The city of the future: Primo helps WICONA create new possibilities in facade engineering
WICONA approached Primo in August of 2016 with a very clear request and a very tough deadline: Can you develop and produce prototypes for an entirely new polycarbonate profile for a ground-breaking facade system? And, by the way, can you do it in less than 12 weeks, complete with tooling? The answer was yes.
For WICONA, one of Europe’s leading aluminium systems company, new materials mean new possibilities. Employing designers from outside the traditional world of construction, they have developed a prototype for a curtain wall using no rectangular shapes, with material options such as wood and polycarbonate, and incorporating strips of LED light. Primo was chosen as WICONA’s development partner for the creation of the polycarbonate profiles in the system.
More functionality built into facades
The new curtain wall system is part of the new WICTEC 50 evo COLLECTION, and is a direct response to a trend towards higher functionality in facades in buildings.
The term WICTEC 50 evo COLLECTION stands for a multiplicity in design. Facade profiles do not always have to be square. Thanks to six different profile shapes, architects now have the option to create individual looks for facade fronts and to give buildings completely new faces.
However, few façade developers realise the possibilities that arise with new materials and a more active use of colour and light to create stunning architectural effects. WICONA wanted to challenge this way of thinking, and for that they needed a creative and experienced development partner.
Creating the city of the future
Stefan Schmidt, product manager at WICONA, explains: “We provide solutions for designing the city of the future. We want to show our customers that we can help them realise their wildest dreams in terms of design freedom – to let them play with colour, shade, shapes and materials. WICTEC evo DESIGN FASSADE is an excellent example for this and it also is the highlight of WICONA’s new COLLECTION.
It allows for integration, both interior and exterior, of LED bands and thus for the creation of stunning indirect light effects. We found the perfect opportunity to present this concept at the BAU trade show in Munich, which was just months away. So the pressure was on from day one.”
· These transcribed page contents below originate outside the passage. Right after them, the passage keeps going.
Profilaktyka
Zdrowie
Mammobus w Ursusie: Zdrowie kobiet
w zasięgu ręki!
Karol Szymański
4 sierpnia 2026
Finding the right development partner
Christian Mack, who is project manager in the development team at WICONA in Ulm, went looking for a collaboration partner with the capacity and the knowhow to move extremely fast in developing a brand new profile: “We could see from Primo’s website that they promised fast solutions and fast prototyping, and that they had the expertise in plastics extrusion which we needed. So we thought, let’s put them to the test. And they performed exactly as promised.”
In August 2016, WICONA made contact with Frank Henning, Primo’s key account manager for the windows & doors industry in Germany, and a meeting was soon arranged. “It was clear that we had the right person and the right company,” says Mr. Mack. “The collaboration ran smoothly from day one, and the roles were clearly defined.”
A translucent polycarbonate profile
For Primo, the task was clear: To develop the tools and dies to create a prototype profile with very exacting characteristics. The profile was to be made from translucent polycarbonate, because behind it sits a row of LED lights that must blend into one, seamless strip of light. Therefore, the material must be able to optically diffuse the light in precisely the right way, regardless of the colour of light. At the same time, the profile must be able to withstand the ravages of time and weather – and lastly, it must live up to strict fire regulations.
Delivering on a tight schedule
From pre-study to first drawings and finally to a fully functional prototype, the deadline was extremely tight: Less than 12 weeks. Normally, the production of extrusion tools can easily take this long, but Primo pooled all its resources across borders and came up with the solution and the tools with time to spare. For instance, all tooling was constructed in Finland. This meant that the designers and builders at WICONA could get to work on schedule and get their prototype ready to meet the architects at BAU in January 2017.
“We received the response we had hoped for,” says Stefan Schmidt. “The architects and designers who were shown our model all said pretty much the same thing: That we have shown them the way to the future. It’s been a real turning point.”
In fact, the success of the new WICTEC 50 evo façade system’s reception now means that WICONA intends to go into full-scale production of the system as soon as the system has been technically approved – a system which will transform the way our cities look and work in the future.
This is how WICONA builds the city of the future.